Ach ja, da war ja was: _"Top, die Wette gilt!"_ 

Und die sind diesmal wirklich top!
Darunter ein Kandidat, der Brettspiele an ihrem Geräusch beim Ausschütten erkennt. Zwei Freunde, die sich auf einer Achterbahnfahrt Handys zuwerfen und ein Klimaaktivist, der mit Kreuzblick Fingerabdrücke identifiziert und Wettkönig wird. 
Das hat durchaus Unterhaltungswert – auch für jüngere Zuschauer, die auf Drängen ihrer Eltern an diesem Samstag eine Prise Nostalgie atmen sollen. 

Mediales Lagerfeuer 2.0. 
Nur das mit dem Vorspulen geht leider nicht, wenn auf der berühmten Couch wieder einmal Peinlichkeiten ausgetauscht werden. 
Ungläubiges Kopfschütteln als Gottschalk fragt, ob *Veronica Ferres*_ "ein Mitspracherecht hat"_, wenn ihre 21-jährige Tochter *Lilly Krug* (ebenfalls auf dem Sofa) _"mal mit einem Kerl ankommt"_. 🙈

Dafür sorgen *Michael "Bully" Herbig,* *Christoph Maria Herbst* (der den sehr entspannten* Robbie Williams* mit einem fiesen Koks-Witz piesackt), US-Star *John Malkovich *und *Herbert Grönemeyer* für ein paar wunderbare Momente. 

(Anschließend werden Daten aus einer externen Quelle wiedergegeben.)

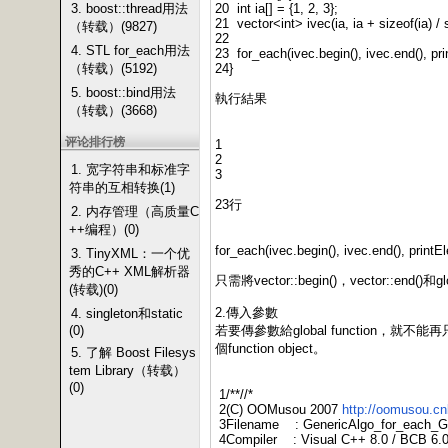
3. boost::thread用法
20 int ia[] = {1, 2, 3};
21 vector<int> ivec(ia, ia + sizeof(ia) / s
（转载）(9827)
22
4. STL for_each用法
23 for_each(ivec.begin(), ivec.end(), pr
（转载）(5192)
24}
5. boost::bind用法
執行結果
（转载）(3668)
评论排行榜
1
2
1. 宽字符串和标准字
3
符串的互相转换(1)
23行
2. 内存管理（高质量C
++编程）(0)
for_each(ivec.begin(), ivec.end(), printE
3. TinyXML：一个优
秀的C++ XML解析器
只需將vector::begin()，vector::en
(转载)(0)
2.傳入參數
4. singleton和static
(0)
若要傳參數給global function，就不能再只傳gl
個function object。
5. 了解 Boost Filesys
tem Library（转载）
(0)
1/**//*
2(C) OOMusou 2007
http://oomusou.c
3Filename : GenericAlgo_for_each_Gl
4Compiler : Visual C++ 8.0 / BCB 6.0 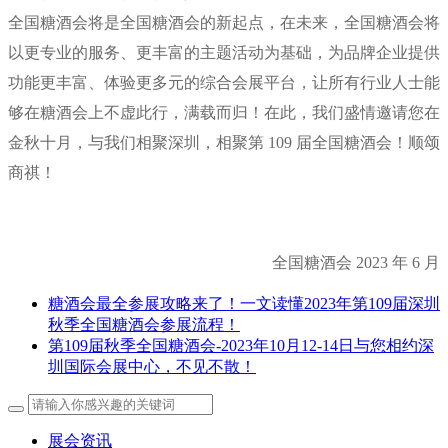
全国糖酒会将是全国糖酒会的新起点，在未来，全国糖酒会将
以更专业的服务、更丰富的主题活动为基础，为品牌企业提供
功能更丰富、体验更多元的综合会展平台，让所有行业人士能
够在糖酒会上不虚此行，满载而归！在此，我们盛情邀请您在
金秋十月，与我们相聚深圳，相聚第 109 届全国糖酒会！顺颂
商祺！
全国糖酒会 2023 年 6 月
糖酒会最全参展攻略来了！一文读懂2023年第109届深圳
秋季全国糖酒会参展流程！
第109届秋季全国糖酒会-2023年10月12-14日与您相约深
圳国际会展中心，不见不散！
展会资讯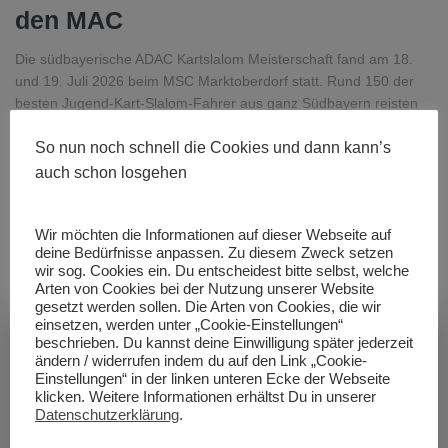
den MAC
Die südbayerische ADAC Kartslalom Meisterschaft fand am 18.
und 19. Juli 2026 beim MSC Marktoberdorf statt. Rund 150 der
besten Jugend-Kart-Slalom-Fahrer aus ganz Südbayern reisten
ins Allgäu, um an zwei Wettkampftagen in den verschiedenen
So nun noch schnell die Cookies und dann kann’s
Altersklassen (K1 bis K6) anzutreten und den südbayerischen
Meister zu küren. Die Rennläufe wurden mit einheitlichen,
auch schon losgehen
Weiterlesen
Von
Toby Schrepfer
, vor
2 Wochen
Wir möchten die Informationen auf dieser Webseite auf
deine Bedürfnisse anpassen. Zu diesem Zweck setzen
wir sog. Cookies ein. Du entscheidest bitte selbst, welche
Arten von Cookies bei der Nutzung unserer Website
gesetzt werden sollen. Die Arten von Cookies, die wir
einsetzen, werden unter „Cookie-Einstellungen“
beschrieben. Du kannst deine Einwilligung später jederzeit
ändern / widerrufen indem du auf den Link „Cookie-
Einstellungen“ in der linken unteren Ecke der Webseite
klicken. Weitere Informationen erhältst Du in unserer
Datenschutzerklärung
.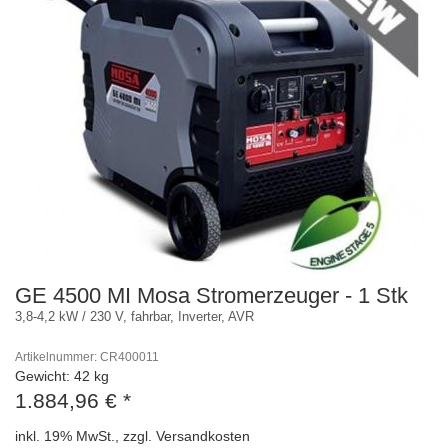
GE 4500 MI Mosa Stromerzeuger - 1 Stk
3,8-4,2 kW / 230 V, fahrbar, Inverter, AVR
Artikelnummer: CR400011
Gewicht: 42 kg
1.884,96 €
*
inkl. 19% MwSt., zzgl. Versandkosten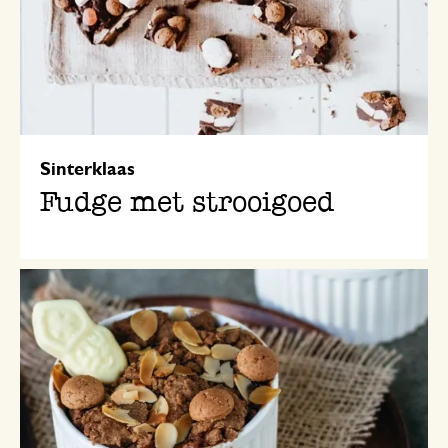
Sinterklaas
Fudge met strooigoed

Lichtblicke in einer Show, die sich eigentlich mittlerweile überholt hat – trotz oder inzwischen vielleicht wegen Gottschalk?


----------



## TNT (21 Nov. 2022)

Nach der Klatschparade am Anfang, nach gut 90 Sekunden weg gezappt


----------



## krawutz (21 Nov. 2022)

Habs nur ausschnittweise gesehen. Eigentlich war es wie früher auch schon : Gottschalk wusste von nix, Hunziker wusste alles und die Kandidaten haben das gemacht, was sie auch gemacht hätten, wenn T.G. nicht da gewesen wäre.
Einziger kleiner Unterschied : Gottschalk war eine Winzigkeit weniger um Körperkontakt zu den Anwesendinnen (oder wie immer das jetzt heißen mag) bemüht.


----------



## didi33 (21 Nov. 2022)

Ein wirrer alter Mann, der schon seit gut 25 Jahren aus der Zeit gefallen ist als letzte Bastion der Samstagabendschow im ZDF mehr muss man dazu nicht sagen.


----------



## Nastyghost (21 Nov. 2022)

Die Wetten abwechslungsreich und gut. Hunziker unerträglich aufdringlich und schrill wie immer. Gottschalk zwiespältig wie so oft. Aber die immer gleichen langweiligen und nervigen Leute auf der Couch und der Bühne. Für mich naja und flop.


----------



## congo64 (21 Nov. 2022)

"Wetten, dass..?" ich nicht eine Sekunde gesehen habe, kann also zu dem Thema nichts beitragen.​Vieles sollte man nicht aufwärmen, diese Sendung scheint dazu zu gehören.


----------



## Spok007 (23 Nov. 2022)

Ich hab Michelle Hunziker, Lilly Krug und Gulia Gwinn verpasst?
Dann muss ich wohl mal in der Mediathek nachschauen, ob sich da nicht doch ein paar Szenen lohnen 😉
Früher hätte @SnoopyScan da bestimmt einen Megapost dazu erstellt 😢


----------



## tosti2408 (26 Nov. 2022)

Als Weihnachtsspecial ja noch so etwas wie sinnig, als Widerauferstehung der Freitagabendshow absolut der Flop


----------



## TheHitcher (13 Dez. 2022)

Wetten dass Top, Gottschalk Schrott. Der Mann soll bei RTL bleiben, da passt er gut hin.


----------



## vdbnvqenklj123f89nj (Samstag um 11:23)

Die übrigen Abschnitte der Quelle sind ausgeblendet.